In an interview, O’Rourke said that he went from dismay at November’s election results to excitement at the grass-roots activism he saw in Texas. In the first months of 2017, O’Rourke toured the state, joining political rallies and talking to local party leaders, coming away convinced that “the conventional wisdom” about Texas was wrong.
“I’d go to Lubbock or Midland or College Station, and I’d see folks coming to events saying, ‘I voted for Trump, but I think we need something better in our government,’” said O’Rourke.
It’s been 29 years since Democrats won a Senate race in Texas, and 27 years since they won any statewide offices at all. During Barack Obama’s presidency, the party made serious-looking runs at the governor’s mansion, running former Houston Mayor Bill White in 2010 and Dallas-area state senator Wendy Davis in 2014.
Both lost, while Republicans mocked the Democrats’ dream of a “blue Texas” and, at the same time, warned donors of a future where the minority party actually succeeded in flipping the state.
In 2016, with less hype, a backlash to Donald Trump among suburban voters and nonwhites spiked Democratic turnout in Texas. Trump’s 52 percent of the vote was the lowest for a Republican presidential nominee in 20 years; his victory margin in Texas was smaller than his margin in swing state Iowa.

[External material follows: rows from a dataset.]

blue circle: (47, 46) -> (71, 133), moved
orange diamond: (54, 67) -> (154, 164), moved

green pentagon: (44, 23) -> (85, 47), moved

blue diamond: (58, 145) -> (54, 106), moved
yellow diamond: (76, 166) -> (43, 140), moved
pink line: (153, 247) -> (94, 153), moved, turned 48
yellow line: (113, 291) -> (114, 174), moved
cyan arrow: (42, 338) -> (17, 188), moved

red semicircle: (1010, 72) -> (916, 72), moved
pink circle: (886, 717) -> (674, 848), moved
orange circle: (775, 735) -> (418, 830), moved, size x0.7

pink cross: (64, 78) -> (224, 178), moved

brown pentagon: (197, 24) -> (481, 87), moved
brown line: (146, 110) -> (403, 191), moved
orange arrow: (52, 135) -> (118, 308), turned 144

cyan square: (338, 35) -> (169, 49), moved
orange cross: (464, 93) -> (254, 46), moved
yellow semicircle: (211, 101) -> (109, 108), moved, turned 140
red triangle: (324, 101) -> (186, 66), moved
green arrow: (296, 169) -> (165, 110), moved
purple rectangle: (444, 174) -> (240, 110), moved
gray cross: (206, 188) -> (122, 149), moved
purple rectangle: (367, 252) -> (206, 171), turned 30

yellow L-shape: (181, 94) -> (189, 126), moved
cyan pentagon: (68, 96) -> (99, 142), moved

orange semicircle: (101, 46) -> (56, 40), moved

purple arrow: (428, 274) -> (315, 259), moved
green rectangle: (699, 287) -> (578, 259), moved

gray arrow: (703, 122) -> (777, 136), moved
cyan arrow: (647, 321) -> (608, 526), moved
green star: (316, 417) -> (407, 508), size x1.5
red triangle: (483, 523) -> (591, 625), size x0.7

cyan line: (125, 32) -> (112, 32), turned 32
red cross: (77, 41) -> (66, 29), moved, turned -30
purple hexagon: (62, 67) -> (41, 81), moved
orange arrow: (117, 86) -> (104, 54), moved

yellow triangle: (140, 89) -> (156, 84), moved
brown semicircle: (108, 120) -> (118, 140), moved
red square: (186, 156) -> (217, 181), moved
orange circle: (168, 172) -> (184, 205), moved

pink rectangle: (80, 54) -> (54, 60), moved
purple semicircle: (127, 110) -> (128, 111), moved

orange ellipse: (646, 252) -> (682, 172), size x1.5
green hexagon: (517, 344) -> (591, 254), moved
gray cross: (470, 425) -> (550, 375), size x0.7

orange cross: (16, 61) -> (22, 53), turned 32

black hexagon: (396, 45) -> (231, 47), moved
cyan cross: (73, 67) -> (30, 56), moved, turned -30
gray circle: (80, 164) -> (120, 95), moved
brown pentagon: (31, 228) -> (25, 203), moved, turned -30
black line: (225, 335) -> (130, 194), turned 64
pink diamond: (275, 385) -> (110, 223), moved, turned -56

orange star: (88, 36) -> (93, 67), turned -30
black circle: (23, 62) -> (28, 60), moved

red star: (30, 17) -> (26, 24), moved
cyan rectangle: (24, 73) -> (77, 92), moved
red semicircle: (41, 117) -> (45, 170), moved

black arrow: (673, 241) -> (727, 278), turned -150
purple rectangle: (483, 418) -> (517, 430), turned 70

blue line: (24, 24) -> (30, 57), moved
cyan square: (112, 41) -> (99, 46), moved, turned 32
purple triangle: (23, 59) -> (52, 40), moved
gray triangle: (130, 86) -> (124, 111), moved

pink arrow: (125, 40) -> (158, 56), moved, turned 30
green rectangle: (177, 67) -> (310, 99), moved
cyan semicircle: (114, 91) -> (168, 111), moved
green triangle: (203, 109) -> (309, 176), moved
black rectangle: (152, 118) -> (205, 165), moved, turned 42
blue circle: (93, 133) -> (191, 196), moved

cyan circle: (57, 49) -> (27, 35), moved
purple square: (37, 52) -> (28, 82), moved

Despite the trends, Democrats are not currently planning to spend money in Texas. Five of the party’s incumbents are up for reelection next year in states that voted by landslides for Trump; five more are in states that flipped from Obama to the Republican. O’Rourke, for now, is spinning that to his advantage by suggesting he’ll seek small donations to compete with Republican Sen. Ted Cruz’s fundraising network.
“We’re not hiring pollsters, we’re taking no corporate cash, no PACs,”” said O’Rourke.
Asked about Supreme Court nominee Neil Gorsuch, O’Rourke said he had not been able to watch his confirmation hearings, but quickly came up with concerns that would have stopped him from supporting him.
“I’m concerned about his rulings that favor business interests,” said O’Rourke, citing the “frozen trucker” case that Democrats focused on during the hearing. “I’m concerned about his lack of support for voting rights, and what seems like his indifference to the impact of undisclosed money on our democracy.”
O’Rourke framed the rest of his race in pragmatic terms, saying he could work well with Sen. John Cornyn (R-Tex.) — who has called O’Rourke’s bid a “suicide mission” — and that he’d be a full-time senator, without Cruz’s national ambitions.
“I don’t think Ted Cruz is a bad person, but we all know he spent four years running for president,” said O’Rourke. “And he did a really good job at it. That’s good for him, it’s just not great for Texas.”